The cryptocurrency was created in 2011 as an alternative to Bitcoin. Supporters of cryptocurrencies say that they have the potential to provide a cheaper, quicker, more reliable alternative to traditional payment methods.

This is particularly true when it comes to international transactions.

The problem of scale

Bitcoin and Ethereum, two of the larger crypto coins, will need speed to compete with more mainstream systems such as Visa and PayPal.

Paypal manages 193 transactions per second, while Visa manages 1,667 transactions per second.

Ethereum, on the other hand, does only 20 transactions per second. Bitcoin completes a disappointing 7 transactions per second.

To improve these numbers, these cryptocurrencies must work on their scalability. Yet there are two problems when it comes to scalability.

The first being the time that is used to put a transaction in the block. The second problem being the time is taken to reach a consensus.

In both Bitcoin and Ethereum, a transaction goes through when a miner puts the transaction data in the blocks that they have mined.

As Bitcoin becomes more and more popular, this process becomes more time consuming.

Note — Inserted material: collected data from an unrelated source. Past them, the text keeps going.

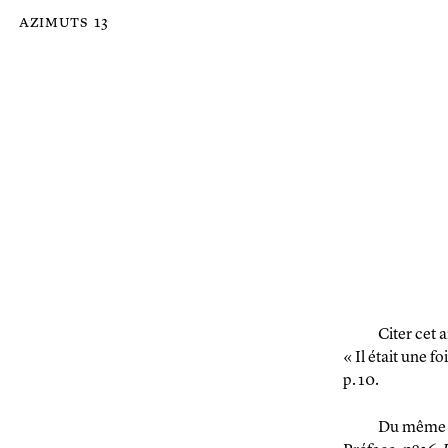
Passer au contenu principal de la page
azimuts
13
Citer cet a
« Il était une fo
p. 10.
Du même 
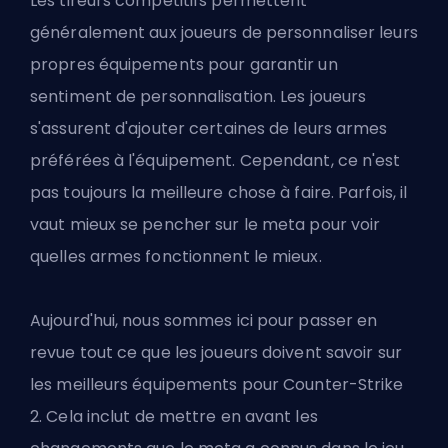
Les tireurs compétitifs permettent
généralement aux joueurs de personnaliser leurs
propres équipements pour garantir un
sentiment de personnalisation. Les joueurs
s'assurent d'ajouter certaines de leurs armes
préférées à l'équipement. Cependant, ce n'est
pas toujours la meilleure chose à faire. Parfois, il
vaut mieux se pencher sur le meta pour voir
quelles armes fonctionnent le mieux.
Aujourd'hui, nous sommes ici pour passer en
revue tout ce que les joueurs doivent savoir sur
les meilleurs équipements pour Counter-Strike
2
. Cela inclut de mettre en avant les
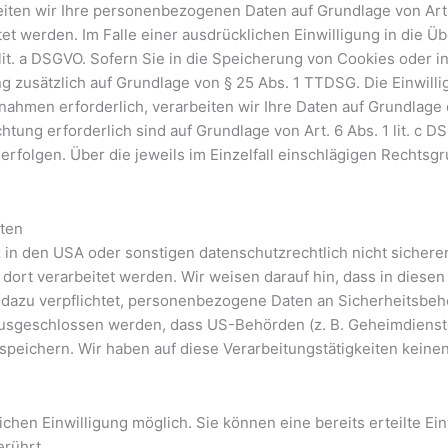
eiten wir Ihre personenbezogenen Daten auf Grundlage von Art. 6
t werden. Im Falle einer ausdrücklichen Einwilligung in die Ü
t. a DSGVO. Sofern Sie in die Speicherung von Cookies oder in d
ng zusätzlich auf Grundlage von § 25 Abs. 1 TTDSG. Die Einwillig
hmen erforderlich, verarbeiten wir Ihre Daten auf Grundlage de
ichtung erforderlich sind auf Grundlage von Art. 6 Abs. 1 lit. c
O erfolgen. Über die jeweils im Einzelfall einschlägigen Rechts
aten
n den USA oder sonstigen datenschutzrechtlich nicht sicheren 
dort verarbeitet werden. Wir weisen darauf hin, dass in diese
dazu verpflichtet, personenbezogene Daten an Sicherheitsbeh
ausgeschlossen werden, dass US-Behörden (z. B. Geheimdienste
ichern. Wir haben auf diese Verarbeitungstätigkeiten keinen 
chen Einwilligung möglich. Sie können eine bereits erteilte Ei
erührt.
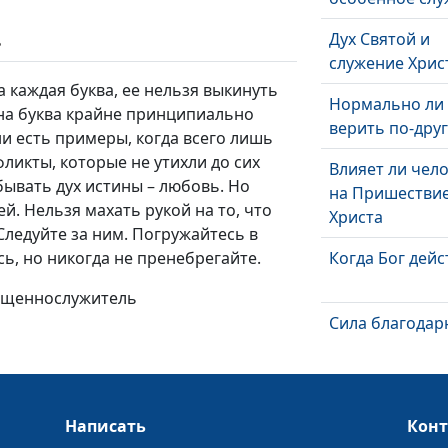
Дух Святой и
ь
служение Хрис
а каждая буква, ее нельзя выкинуть
Нормально ли
дна буква крайне принципиально
верить по-дру
и есть примеры, когда всего лишь
ликты, которые не утихли до сих
Влияет ли чел
бывать дух истины – любовь. Но
на Пришестви
й. Нельзя махать рукой на то, что
Христа
Следуйте за ним. Погружайтесь в
сь, но никогда не пренебрегайте.
Когда Бог дейс
вященнослужитель
Сила благодар
Как не потерят
Написать
Кон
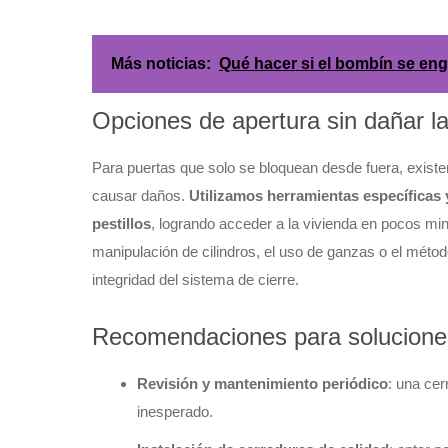
Más noticias:
Qué hacer si el bombín se eng
Opciones de apertura sin dañar l
Para puertas que solo se bloquean desde fuera, existen
causar daños.
Utilizamos herramientas específicas
pestillos
, logrando acceder a la vivienda en pocos mi
manipulación de cilindros, el uso de ganzas o el métod
integridad del sistema de cierre.
Recomendaciones para solucione
Revisión y mantenimiento periódico
: una ce
inesperado.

And on top of that, there are transaction fees.

If you want your transactions to go through, you will have to pay a transaction fee to the miner in charge. If you pay the lowest amount in transaction fees, you transaction will take longer.

Transactions also sometimes have to wait until a new block is mined. This generally takes about 10 minutes for Bitcoin.

Bitcoin has a size limit of 1 MB which severely hampers its transactional carrying capacity.